A Porsche is now the highest-driving vehicle on the planet. A Porsche 911, with racer Romain Dumas behind the wheel, drove to new heights. Dumas reached 22,093 feet up the side of a volcano and beat the old record set by a Mercedes Unimog just a few years ago.
On December 2, 2023, Romain Dumas ran his highly modified Porsche 911 to the peak of the west ridge of Chile’s Ojos del Salado volcano. It was on that same volcano in 2020 that a team drove a Unimog to the previous four-wheel record of 20,013 feet as part of an expedition to set the record while installing emergency radios along the way.
12-Hour Summit Attempt
Dumas headed for the summit at 3:30 a.m. and reached the top just over 12 hours later. Porsche didn’t say how long it took to get back down, but we’re guessing it was a quicker trip.
The Porsche 911 Dumas used (there were two 911s on the climb, but only one gets credit for the record) was extensively modified for the event. It started life as a 443-horsepower turbocharged Carrera 4S model. Then, Porsche fitted portal axles and a raised suspension.

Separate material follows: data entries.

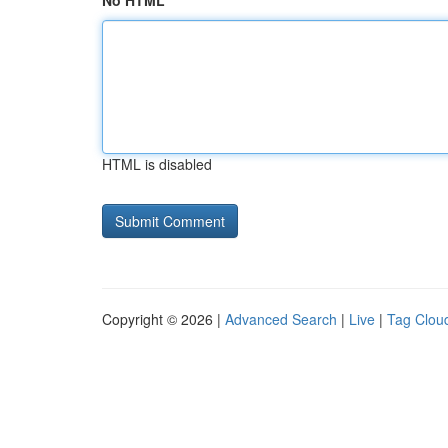
No HTML
HTML is disabled
Copyright © 2026 |
Advanced Search
|
Live
|
Tag Clou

With the new bits, the record-setting 911 had 13.7 inches of ground clearance. That’s more than a Ford Raptor offers. For extra safety from volcanic rocks, Porsche fitted aramid-composite skid plates, and the driver got a carbon fiber seat and a five-point harness.

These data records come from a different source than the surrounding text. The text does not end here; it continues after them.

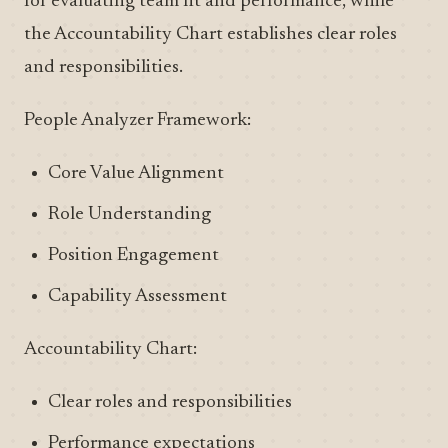
for evaluating team fit and performance, while
the Accountability Chart establishes clear roles
and responsibilities.
People Analyzer Framework:
Core Value Alignment
Role Understanding
Position Engagement
Capability Assessment
Accountability Chart:
Clear roles and responsibilities
Performance expectations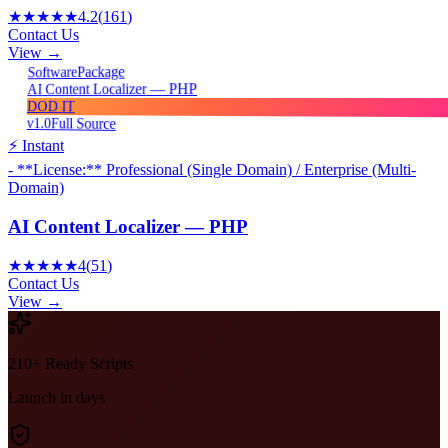
★★★★★
4.2
(
161
)
Contact Us
View →
Package
Software
AI Content Localizer — PHP
DOD IT
v1.0
Full Source
⚡ Instant
- **License:** Professional (Single Domain) / Enterprise (Multi-
Domain)
AI Content Localizer — PHP
★★★★★
4
(
51
)
Contact Us
View →
210+ Ready Scripts
Launch in days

While the gearing in the portal axles helped the driver make more precise inputs (and probably helped acceleration), there were few performance changes made. The car still used its factory engine, letting the original engine management system compensate for the altitude.
Porsche did fill the engine with its eFuels. The eFuels synthetic gasoline is carbon neutral. It is also made at an HIF Global plant in Chile co-owned by the automaker.
Porsche’s Second Trip to New Heights in Chile
This was Porsche’s second trip up the volcano. The company tried in 2022 with the same cars, making it to 19,708 feet above sea level. Porsche calls that an “exploratory” attempt. It was also meant to build hype for the 911 Dakar off-roader released a few months later. But the attempt was hampered by snow and ice. This time, snow wasn’t an issue.
It took the team 2 weeks to make it high enough up the volcano to make the summit attempt. They gained altitude slowly each day to help ensure that the driver and crew did not suffer from altitude sickness. The thin air and cold temperatures can quickly turn deadly, and two doctors were part of the team.
Will a Vehicle Ever Drive Higher?
This record could stand for quite some time. The record it broke was set on the same volcano, as was the one that record topped. The Guinness World Records for both cars and motorcycles were set here as well. The motorcycle record was set in 2020 at 21,476 feet, well short of the Porsche. For reference, the tallest mountain in the U.S. is Denali, and this record run climbed 1,783 feet higher in altitude.
The issue is that Porsche reached the summit of the highest volcano in the world. Any taller mountains will be much more difficult for a car to ascend than the largely pyramid-like volcano. Not that we’re calling this an easy climb.
A new record attempt will have to find a more favorable mountain, wait for Ojos del Salado to erupt and get taller, or bring their own dirt to climb. None of which are likely.